__MATERIAL FOR THE TASK__.

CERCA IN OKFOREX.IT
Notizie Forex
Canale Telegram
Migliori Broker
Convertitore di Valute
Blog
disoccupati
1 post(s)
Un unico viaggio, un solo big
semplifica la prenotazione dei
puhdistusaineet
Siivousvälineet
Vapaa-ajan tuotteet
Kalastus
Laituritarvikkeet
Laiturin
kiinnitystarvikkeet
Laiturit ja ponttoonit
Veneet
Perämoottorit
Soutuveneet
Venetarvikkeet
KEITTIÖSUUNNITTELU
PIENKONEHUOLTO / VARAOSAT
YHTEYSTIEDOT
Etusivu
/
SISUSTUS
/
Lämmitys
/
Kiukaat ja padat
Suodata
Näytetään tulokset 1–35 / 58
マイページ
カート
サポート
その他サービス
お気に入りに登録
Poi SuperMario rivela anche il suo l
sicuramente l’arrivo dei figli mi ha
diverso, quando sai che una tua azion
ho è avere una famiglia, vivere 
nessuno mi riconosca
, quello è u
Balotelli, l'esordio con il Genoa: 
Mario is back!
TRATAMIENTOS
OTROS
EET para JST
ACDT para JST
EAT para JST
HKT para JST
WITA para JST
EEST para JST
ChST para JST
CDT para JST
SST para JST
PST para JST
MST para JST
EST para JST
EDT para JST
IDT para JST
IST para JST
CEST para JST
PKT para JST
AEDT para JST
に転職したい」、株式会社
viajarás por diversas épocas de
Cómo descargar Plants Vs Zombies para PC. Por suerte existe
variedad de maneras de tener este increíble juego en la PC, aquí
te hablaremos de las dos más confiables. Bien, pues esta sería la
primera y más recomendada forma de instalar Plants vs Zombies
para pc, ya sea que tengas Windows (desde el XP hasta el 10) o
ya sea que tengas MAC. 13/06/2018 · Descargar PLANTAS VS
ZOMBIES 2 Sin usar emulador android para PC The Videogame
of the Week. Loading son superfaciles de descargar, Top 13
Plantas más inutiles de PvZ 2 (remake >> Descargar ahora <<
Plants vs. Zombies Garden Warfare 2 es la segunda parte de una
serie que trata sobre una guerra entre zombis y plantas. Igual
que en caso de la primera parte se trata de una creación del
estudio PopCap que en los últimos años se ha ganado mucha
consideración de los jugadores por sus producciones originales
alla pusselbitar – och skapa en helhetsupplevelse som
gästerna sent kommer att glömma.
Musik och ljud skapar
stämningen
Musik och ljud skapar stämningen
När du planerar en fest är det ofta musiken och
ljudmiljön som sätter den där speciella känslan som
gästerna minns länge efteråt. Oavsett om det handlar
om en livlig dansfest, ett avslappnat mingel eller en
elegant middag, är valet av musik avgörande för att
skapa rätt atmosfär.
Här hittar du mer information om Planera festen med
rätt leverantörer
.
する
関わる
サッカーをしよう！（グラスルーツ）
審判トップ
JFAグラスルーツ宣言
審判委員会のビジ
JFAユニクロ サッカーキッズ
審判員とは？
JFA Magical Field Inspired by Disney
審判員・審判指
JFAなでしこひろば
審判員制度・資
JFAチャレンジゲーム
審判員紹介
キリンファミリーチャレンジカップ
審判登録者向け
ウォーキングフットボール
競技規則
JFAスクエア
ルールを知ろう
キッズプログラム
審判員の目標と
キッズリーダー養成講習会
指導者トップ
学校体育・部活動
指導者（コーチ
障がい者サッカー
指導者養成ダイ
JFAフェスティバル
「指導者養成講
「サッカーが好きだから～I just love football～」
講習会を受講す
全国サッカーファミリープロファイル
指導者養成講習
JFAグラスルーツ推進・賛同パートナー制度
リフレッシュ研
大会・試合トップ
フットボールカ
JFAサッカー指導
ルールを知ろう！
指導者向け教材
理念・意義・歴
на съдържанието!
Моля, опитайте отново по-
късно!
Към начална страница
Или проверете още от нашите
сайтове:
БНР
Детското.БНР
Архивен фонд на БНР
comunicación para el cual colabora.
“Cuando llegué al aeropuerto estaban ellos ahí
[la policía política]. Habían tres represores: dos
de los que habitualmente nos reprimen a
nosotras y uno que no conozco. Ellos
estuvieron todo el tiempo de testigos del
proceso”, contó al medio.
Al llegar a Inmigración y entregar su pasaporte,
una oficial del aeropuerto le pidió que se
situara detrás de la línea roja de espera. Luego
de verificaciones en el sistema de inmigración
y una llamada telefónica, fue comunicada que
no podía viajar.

__THE PROBLEM__.
Retype the lines above, keeping every character.

__TASK OUTPUT__.
CERCA IN OKFOREX.IT
Notizie Forex
Canale Telegram
Migliori Broker
Convertitore di Valute
Blog
disoccupati
1 post(s)
Un unico viaggio, un solo big
semplifica la prenotazione dei
puhdistusaineet
Siivousvälineet
Vapaa-ajan tuotteet
Kalastus
Laituritarvikkeet
Laiturin
kiinnitystarvikkeet
Laiturit ja ponttoonit
Veneet
Perämoottorit
Soutuveneet
Venetarvikkeet
KEITTIÖSUUNNITTELU
PIENKONEHUOLTO / VARAOSAT
YHTEYSTIEDOT
Etusivu
/
SISUSTUS
/
Lämmitys
/
Kiukaat ja padat
Suodata
Näytetään tulokset 1–35 / 58
マイページ
カート
サポート
その他サービス
お気に入りに登録
Poi SuperMario rivela anche il suo l
sicuramente l’arrivo dei figli mi ha
diverso, quando sai che una tua azion
ho è avere una famiglia, vivere 
nessuno mi riconosca
, quello è u
Balotelli, l'esordio con il Genoa: 
Mario is back!
TRATAMIENTOS
OTROS
EET para JST
ACDT para JST
EAT para JST
HKT para JST
WITA para JST
EEST para JST
ChST para JST
CDT para JST
SST para JST
PST para JST
MST para JST
EST para JST
EDT para JST
IDT para JST
IST para JST
CEST para JST
PKT para JST
AEDT para JST
に転職したい」、株式会社
viajarás por diversas épocas de
Cómo descargar Plants Vs Zombies para PC. Por suerte existe
variedad de maneras de tener este increíble juego en la PC, aquí
te hablaremos de las dos más confiables. Bien, pues esta sería la
primera y más recomendada forma de instalar Plants vs Zombies
para pc, ya sea que tengas Windows (desde el XP hasta el 10) o
ya sea que tengas MAC. 13/06/2018 · Descargar PLANTAS VS
ZOMBIES 2 Sin usar emulador android para PC The Videogame
of the Week. Loading son superfaciles de descargar, Top 13
Plantas más inutiles de PvZ 2 (remake >> Descargar ahora <<
Plants vs. Zombies Garden Warfare 2 es la segunda parte de una
serie que trata sobre una guerra entre zombis y plantas. Igual
que en caso de la primera parte se trata de una creación del
estudio PopCap que en los últimos años se ha ganado mucha
consideración de los jugadores por sus producciones originales
alla pusselbitar – och skapa en helhetsupplevelse som
gästerna sent kommer att glömma.
Musik och ljud skapar
stämningen
Musik och ljud skapar stämningen
När du planerar en fest är det ofta musiken och
ljudmiljön som sätter den där speciella känslan som
gästerna minns länge efteråt. Oavsett om det handlar
om en livlig dansfest, ett avslappnat mingel eller en
elegant middag, är valet av musik avgörande för att
skapa rätt atmosfär.
Här hittar du mer information om Planera festen med
rätt leverantörer
.
する
関わる
サッカーをしよう！（グラスルーツ）
審判トップ
JFAグラスルーツ宣言
審判委員会のビジ
JFAユニクロ サッカーキッズ
審判員とは？
JFA Magical Field Inspired by Disney
審判員・審判指
JFAなでしこひろば
審判員制度・資
JFAチャレンジゲーム
審判員紹介
キリンファミリーチャレンジカップ
審判登録者向け
ウォーキングフットボール
競技規則
JFAスクエア
ルールを知ろう
キッズプログラム
審判員の目標と
キッズリーダー養成講習会
指導者トップ
学校体育・部活動
指導者（コーチ
障がい者サッカー
指導者養成ダイ
JFAフェスティバル
「指導者養成講
「サッカーが好きだから～I just love football～」
講習会を受講す
全国サッカーファミリープロファイル
指導者養成講習
JFAグラスルーツ推進・賛同パートナー制度
リフレッシュ研
大会・試合トップ
フットボールカ
JFAサッカー指導
ルールを知ろう！
指導者向け教材
理念・意義・歴
на съдържанието!
Моля, опитайте отново по-
късно!
Към начална страница
Или проверете още от нашите
сайтове:
БНР
Детското.БНР
Архивен фонд на БНР
comunicación para el cual colabora.
“Cuando llegué al aeropuerto estaban ellos ahí
[la policía política]. Habían tres represores: dos
de los que habitualmente nos reprimen a
nosotras y uno que no conozco. Ellos
estuvieron todo el tiempo de testigos del
proceso”, contó al medio.
Al llegar a Inmigración y entregar su pasaporte,
una oficial del aeropuerto le pidió que se
situara detrás de la línea roja de espera. Luego
de verificaciones en el sistema de inmigración
y una llamada telefónica, fue comunicada que
no podía viajar.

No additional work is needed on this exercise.